Hallelujiah! The Supreme Court yesterday continued its recent string of protecting all of our rights by reinvigorating the reach of the Fourth Amendment’s requirement that police need a search warrant to get incriminating evidence from a suspect. Yesterday’s case involved the forcible removal of blood from a drunk driving suspect. By an 8-1 margin the Court held that getting the blood without a warrant violated the Fourth Amendment. The case is Missouri v. McNeely.
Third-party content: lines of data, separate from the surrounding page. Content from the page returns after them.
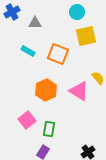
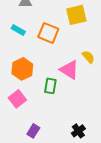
orange hexagon: (46, 90) -> (22, 69), moved
green rectangle: (49, 129) -> (50, 86), moved

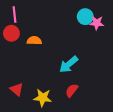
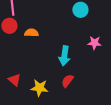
pink star: (97, 23) -> (94, 43), moved
cyan arrow: (69, 64) -> (64, 56), turned -42

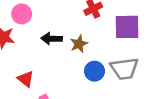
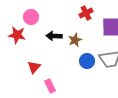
red triangle: (26, 79) -> (34, 67), turned 32

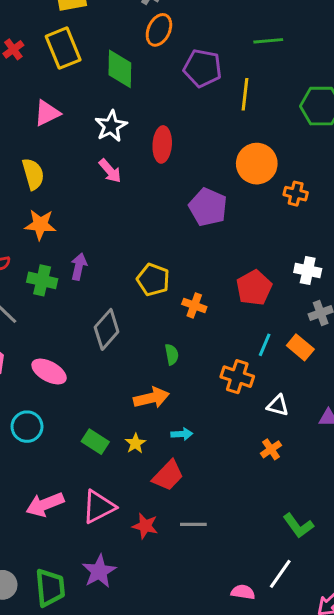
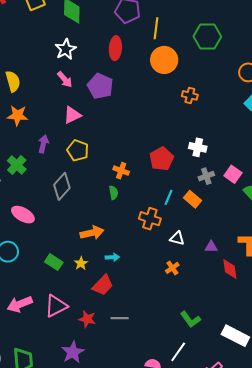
pink triangle: (47, 113) -> (72, 115), moved
red ellipse: (162, 144) -> (115, 48), moved
orange circle: (257, 164) -> (164, 60), moved
purple pentagon: (208, 207) -> (100, 86), moved
green cross: (42, 280) -> (17, 165), moved, turned 30
yellow pentagon: (153, 280) -> (78, 150), moved
green semicircle: (172, 354) -> (114, 193), moved
purple star: (99, 571) -> (73, 352), moved

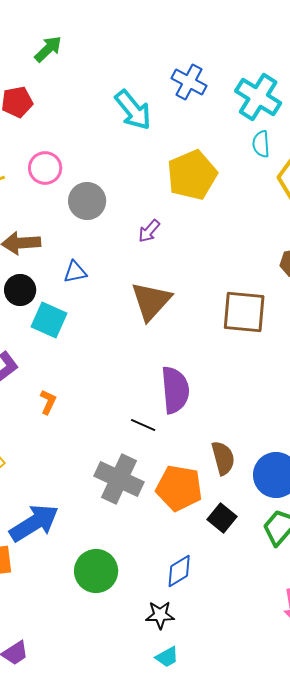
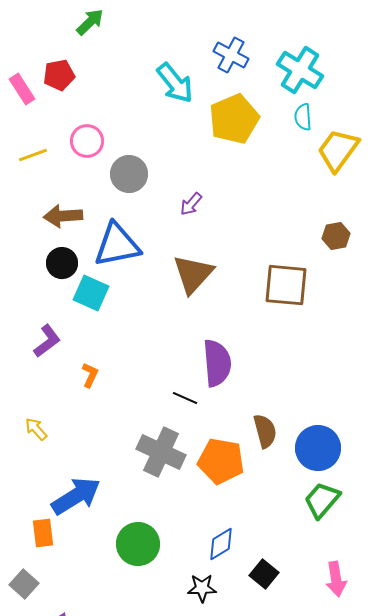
yellow pentagon: (192, 175) -> (234, 119), moved
blue triangle: (75, 272) -> (117, 245), size x2.0
black square: (222, 518) -> (264, 574), moved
In the early-morning hours of Oct. 3, 2010, Missouri State Highway Patrol Cpl. Mark Winder pulled over Tyler G. McNeely. McNeely, whose speech was slurred and who had alcohol on his breath, failed a field sobriety test and twice refused to take a breath test.
Winder arrested McNeely. While en route to the jail, the officer stopped by a hospital. McNeely refused to submit to a blood test. Officer Winder then ordered a technician to draw blood anyway. The officer later said he did not try and get a warrant because he thought Missouri law did not require it.

The Missouri Supreme Court unanimously disagreed and said the blood test could not be used. Courts nationwide were divided on the issue, which led the U.S. Supreme Court to take the case, and ultimately issue yesterday’s ruling.
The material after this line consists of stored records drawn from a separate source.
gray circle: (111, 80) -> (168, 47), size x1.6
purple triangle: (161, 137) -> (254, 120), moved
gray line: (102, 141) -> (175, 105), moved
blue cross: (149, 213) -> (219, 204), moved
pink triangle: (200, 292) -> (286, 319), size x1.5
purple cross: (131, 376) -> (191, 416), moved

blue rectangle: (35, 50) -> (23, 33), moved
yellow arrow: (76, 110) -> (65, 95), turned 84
The prosecution argued that the natural dissipation of alcohol in a person’s bloodstream was the reason the Supreme Court should create yet one more exception to the Fourth Amendment’s rather clear mandate that there shall be no search or seizure unless based on a probable cause determination resulting in a warrant. Writing for herself and four other members of the majority, Justice Sotomayor rejected this argument. She said such emergencies must be determined by the circumstances in a case-by-case examination and rejected the notion that officers face a “now or never” situation in obtaining blood alcohol tests. “In those drunk-driving investigations where police officers can reasonably obtain a warrant before a blood sample can be drawn without significantly undermining the efficacy of the search, the Fourth Amendment mandates that they do so,” Sotomayor wrote.

Chief Justice John G. Roberts Jr. agreed with the outcome of the case,but criticized the vagueness of the majority’s test. “If there is time to secure a warrant before blood can be drawn, the police must seek one,” Roberts wrote. “If an officer could reasonably conclude that there is not sufficient time to seek and receive a warrant, or he applies for one but does not receive a response before blood can be drawn, a warrantless blood draw may ensue.”

I have written posts here and here about the seeming resurgence in the Supreme Court’s inclination to protect individual liberties against over-intrusive police practices. We hope this trend continues, for it is perfectly reasonable to have effective law enforcement alongside a robust respect for personal liberty and freedom.